▸ **Data section**:
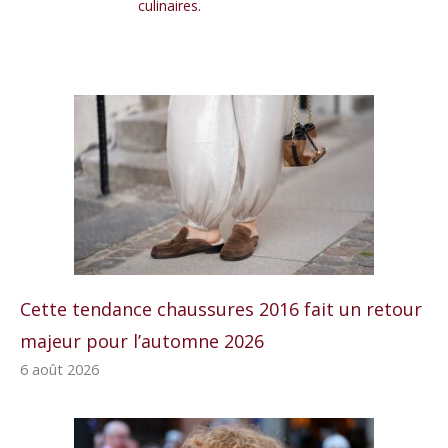
culinaires.
Cette tendance chaussures 2016 fait un retour
majeur pour l’automne 2026
6 août 2026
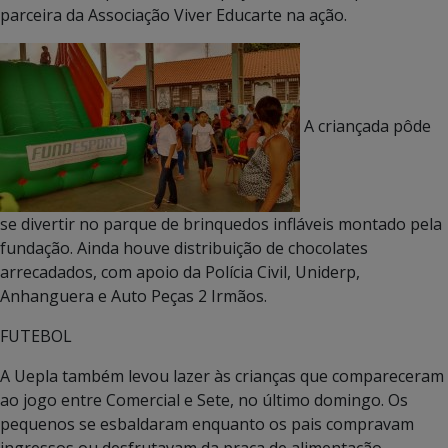
parceira da Associação Viver Educarte na ação.
A criançada pôde
se divertir no parque de brinquedos infláveis montado pela
fundação. Ainda houve distribuição de chocolates
arrecadados, com apoio da Polícia Civil, Uniderp,
Anhanguera e Auto Peças 2 Irmãos.
FUTEBOL
A Uepla também levou lazer às crianças que compareceram
ao jogo entre Comercial e Sete, no último domingo. Os
pequenos se esbaldaram enquanto os pais compravam
ingressos ou desfrutavam da praça de alimentação.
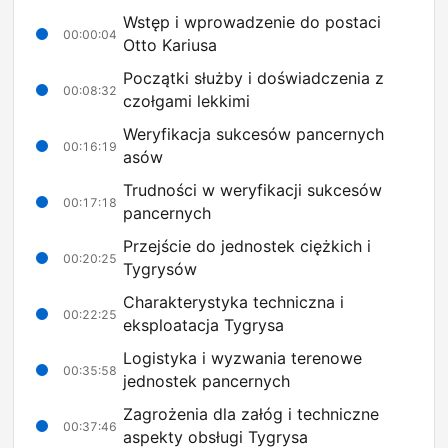
Wstęp i wprowadzenie do postaci
00:00:04
Otto Kariusa
Początki służby i doświadczenia z
00:08:32
czołgami lekkimi
Weryfikacja sukcesów pancernych
00:16:19
asów
Trudności w weryfikacji sukcesów
00:17:18
pancernych
Przejście do jednostek ciężkich i
00:20:25
Tygrysów
Charakterystyka techniczna i
00:22:25
eksploatacja Tygrysa
Logistyka i wyzwania terenowe
00:35:58
jednostek pancernych
Zagrożenia dla załóg i techniczne
00:37:46
aspekty obsługi Tygrysa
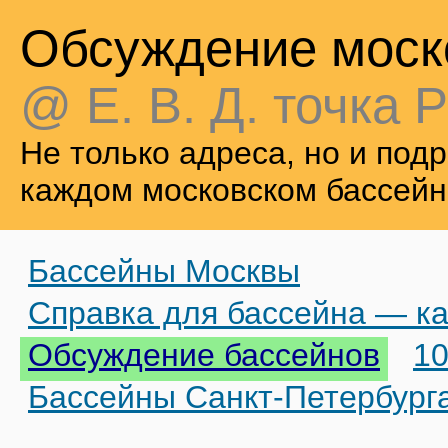
Обсуждение моск
@ Е. В. Д. точка Р
Не только адреса, но и по
каждом московском бассейн
Бассейны Москвы
Справка для бассейна — ка
Обсуждение бассейнов
10
Бассейны Санкт-Петербург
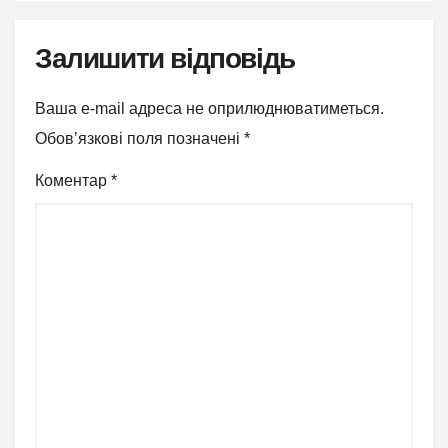
Залишити відповідь
Ваша e-mail адреса не оприлюднюватиметься.
Обов’язкові поля позначені
*
Коментар
*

▸ **Directions for this task**:
Leaving aside every picture, transcribe exactly the lines that run from the one with "jednostek pancernych" to the close of the listing above.

▸ **Expected answer**:
jednostek pancernych
Zagrożenia dla załóg i techniczne
00:37:46
aspekty obsługi Tygrysa
Обсуждение моск
@ Е. В. Д. точка Р
Не только адреса, но и по
каждом московском бассейн
Бассейны Москвы
Справка для бассейна — ка
Обсуждение бассейнов
10
Бассейны Санкт-Петербург
Залишити відповідь
Ваша e-mail адреса не оприлюднюватиметься.
Обов’язкові поля позначені
*
Коментар
*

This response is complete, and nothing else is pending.